Where a line contains the word "Sammlung", copy that line from the records below.

━━━━━ Data section ━━━━━

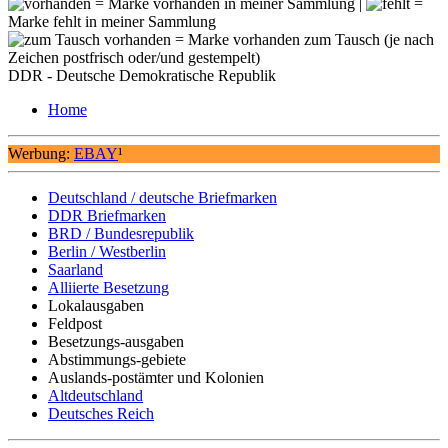
= Marke vorhanden in meiner Sammlung |
=
Marke fehlt in meiner Sammlung
= Marke vorhanden zum Tausch (je nach
Zeichen postfrisch oder/und gestempelt)
DDR - Deutsche Demokratische Republik
Home
Werbung:
EBAY
¹
Deutschland / deutsche Briefmarken
DDR Briefmarken
BRD / Bundesrepublik
Berlin / Westberlin
Saarland
Alliierte Besetzung
Lokalausgaben
Feldpost
Besetzungs-ausgaben
Abstimmungs-gebiete
Auslands-postämter und Kolonien
Altdeutschland
Deutsches Reich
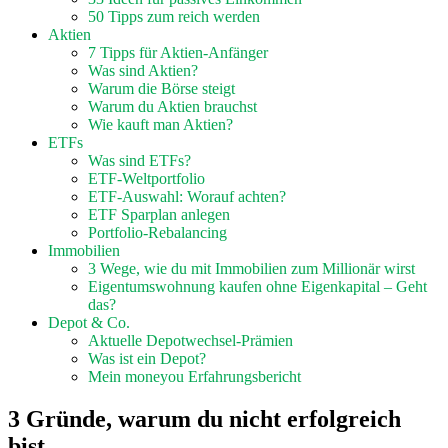
50 Tipps zum reich werden
Aktien
7 Tipps für Aktien-Anfänger
Was sind Aktien?
Warum die Börse steigt
Warum du Aktien brauchst
Wie kauft man Aktien?
ETFs
Was sind ETFs?
ETF-Weltportfolio
ETF-Auswahl: Worauf achten?
ETF Sparplan anlegen
Portfolio-Rebalancing
Immobilien
3 Wege, wie du mit Immobilien zum Millionär wirst
Eigentumswohnung kaufen ohne Eigenkapital – Geht
das?
Depot & Co.
Aktuelle Depotwechsel-Prämien
Was ist ein Depot?
Mein moneyou Erfahrungsbericht
3 Gründe, warum du nicht erfolgreich
bist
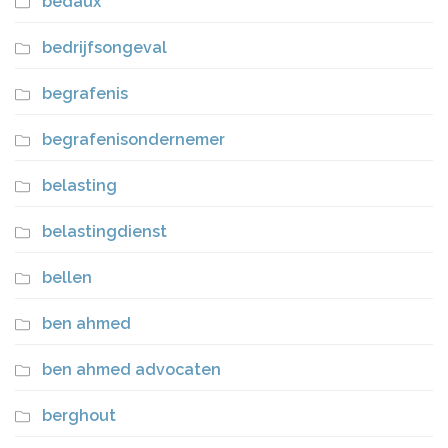
bedaux
bedrijfsongeval
begrafenis
begrafenisondernemer
belasting
belastingdienst
bellen
ben ahmed
ben ahmed advocaten
berghout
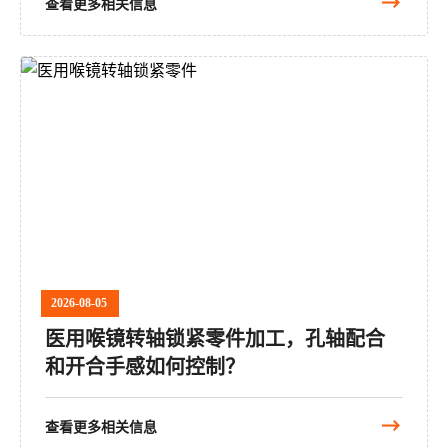
查看更多相关信息
2026-08-05
医用喉镜转轴锁紧零件加工，孔轴配合
和开合手感如何控制？
查看更多相关信息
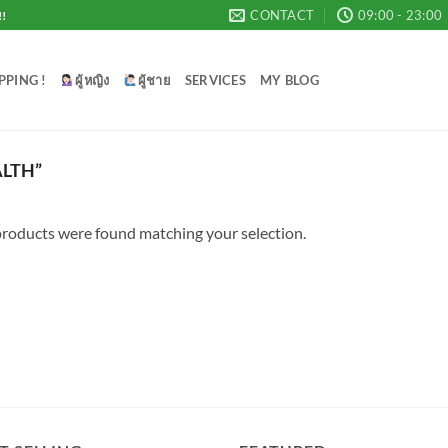
CONTACT
09:00 - 23:00
!!
PPING !
ผู้หญิง
ผู้ชาย
SERVICES
MY BLOG
LTH”
roducts were found matching your selection.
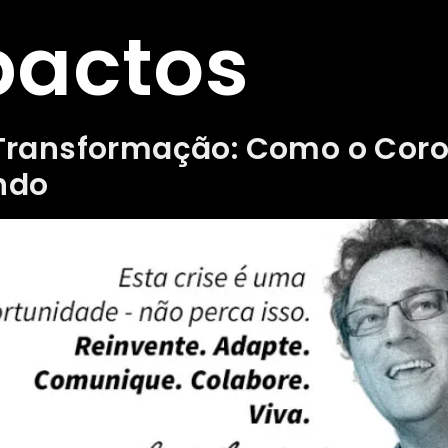
pactos
Transformação: Como o Coro
ndo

━━━━━

◆ Answer box ◆
= Marke vorhanden in meiner Sammlung |
Marke fehlt in meiner Sammlung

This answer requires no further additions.